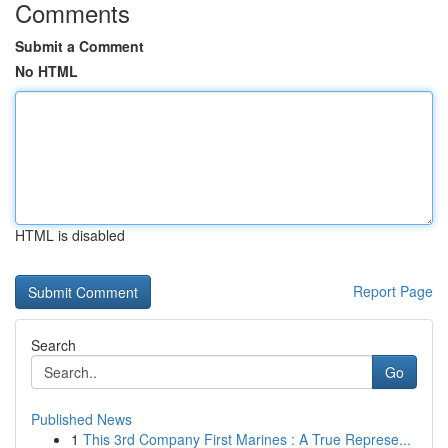
Comments
Submit a Comment
No HTML
HTML is disabled
Report Page
Search
Go
Published News
1
This 3rd Company First Marines : A True Represe...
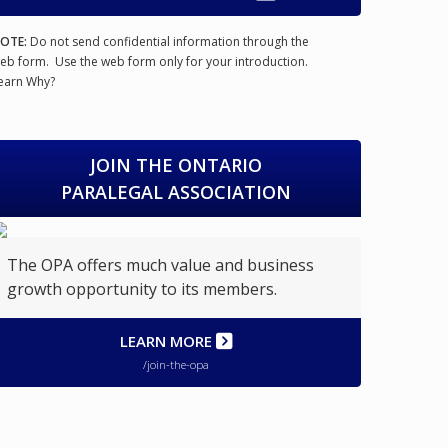
OTE:
Do not send confidential information through the
eb form. Use the web form only for your introduction.
earn Why?
JOIN THE ONTARIO
PARALEGAL ASSOCIATION
The OPA offers much value and business
growth opportunity to its members.
LEARN MORE
/join-the-opa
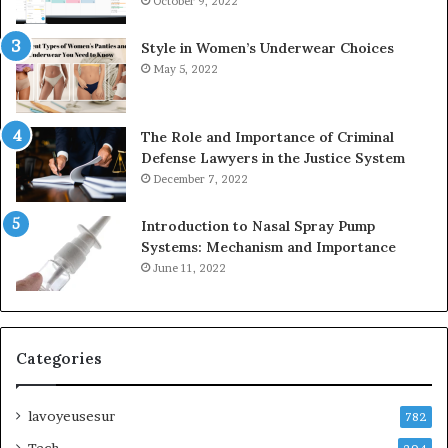
October 9, 2022
Style in Women’s Underwear Choices
May 5, 2022
The Role and Importance of Criminal
Defense Lawyers in the Justice System
December 7, 2022
Introduction to Nasal Spray Pump
Systems: Mechanism and Importance
June 11, 2022
Categories
lavoyeusesur
782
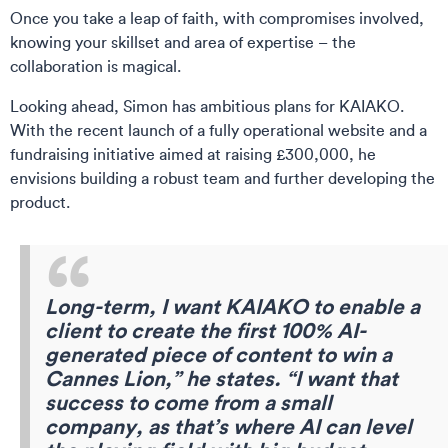
Once you take a leap of faith, with compromises involved,
knowing your skillset and area of expertise – the
collaboration is magical.
Looking ahead, Simon has ambitious plans for KAIAKO.
With the recent launch of a fully operational website and a
fundraising initiative aimed at raising £300,000, he
envisions building a robust team and further developing the
product.
Long-term, I want KAIAKO to enable a
client to create the first 100% AI-
generated piece of content to win a
Cannes Lion,” he states. “I want that
success to come from a small
company, as that’s where AI can level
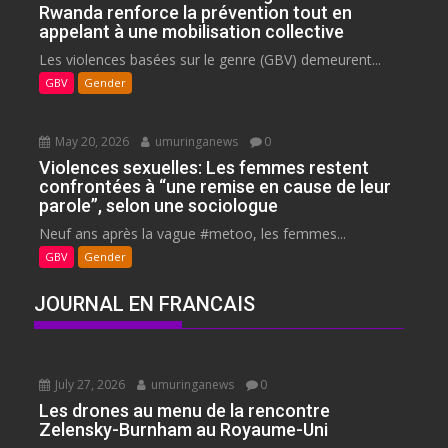
Rwanda renforce la prévention tout en
appelant à une mobilisation collective
Les violences basées sur le genre (GBV) demeurent...
GBV
Gender
May 20, 2026
umuringanews
0
Violences sexuelles: Les femmes restent
confrontées à “une remise en cause de leur
parole”, selon une sociologue
Neuf ans après la vague #metoo, les femmes...
GBV
Gender
JOURNAL EN FRANCAIS
July 27, 2026
umuringanews
0
Les drones au menu de la rencontre
Zelensky-Burnham au Royaume-Uni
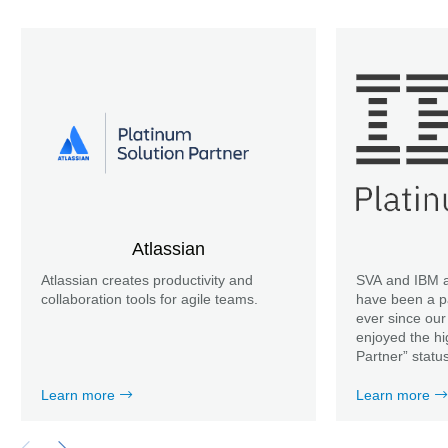
Atlassian
Atlassian creates productivity and
SVA and IBM a
collaboration tools for agile teams.
have been a p
ever since our
enjoyed the hi
Partner” statu
Learn more
Learn more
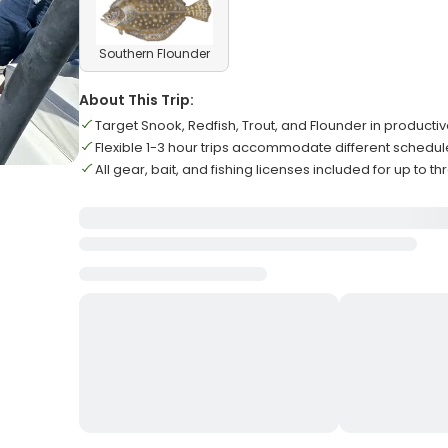
Southern Flounder
About This Trip:
Target Snook, Redfish, Trout, and Flounder in product
Flexible 1-3 hour trips accommodate different schedu
All gear, bait, and fishing licenses included for up to t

WORK REQUIRED = Print every line of the material above exactly as it reads, skipping the pictures.

OUTPUT OF THE EXERCISE =
Comments
Submit a Comment
No HTML
HTML is disabled
Report Page
Search
Go
Published News
1
This 3rd Company First Marines : A True Represe...
OTE:
Do not send confidential information through the
eb form. Use the web form only for your introduction.
earn Why?
JOIN THE ONTARIO
PARALEGAL ASSOCIATION
The OPA offers much value and business
growth opportunity to its members.
LEARN MORE
/join-the-opa
October 9, 2022
Style in Women’s Underwear Choices
May 5, 2022
The Role and Importance of Criminal
Defense Lawyers in the Justice System
December 7, 2022
Introduction to Nasal Spray Pump
Systems: Mechanism and Importance
June 11, 2022
Categories
lavoyeusesur
782
Once you take a leap of faith, with compromises involved,
knowing your skillset and area of expertise – the
collaboration is magical.
Looking ahead, Simon has ambitious plans for KAIAKO.
With the recent launch of a fully operational website and a
fundraising initiative aimed at raising £300,000, he
envisions building a robust team and further developing the
product.
Long-term, I want KAIAKO to enable a
client to create the first 100% AI-
generated piece of content to win a
Cannes Lion,” he states. “I want that
success to come from a small
company, as that’s where AI can level
Rwanda renforce la prévention tout en
appelant à une mobilisation collective
Les violences basées sur le genre (GBV) demeurent...
GBV
Gender
May 20, 2026
umuringanews
0
Violences sexuelles: Les femmes restent
confrontées à “une remise en cause de leur
parole”, selon une sociologue
Neuf ans après la vague #metoo, les femmes...
GBV
Gender
JOURNAL EN FRANCAIS
July 27, 2026
umuringanews
0
Les drones au menu de la rencontre
Zelensky-Burnham au Royaume-Uni
Atlassian
Atlassian creates productivity and
SVA and IBM a
collaboration tools for agile teams.
have been a p
ever since our
enjoyed the hi
Partner” statu
Learn more
Learn more
Southern Flounder
About This Trip:
Target Snook, Redfish, Trout, and Flounder in product
Flexible 1-3 hour trips accommodate different schedu
All gear, bait, and fishing licenses included for up to t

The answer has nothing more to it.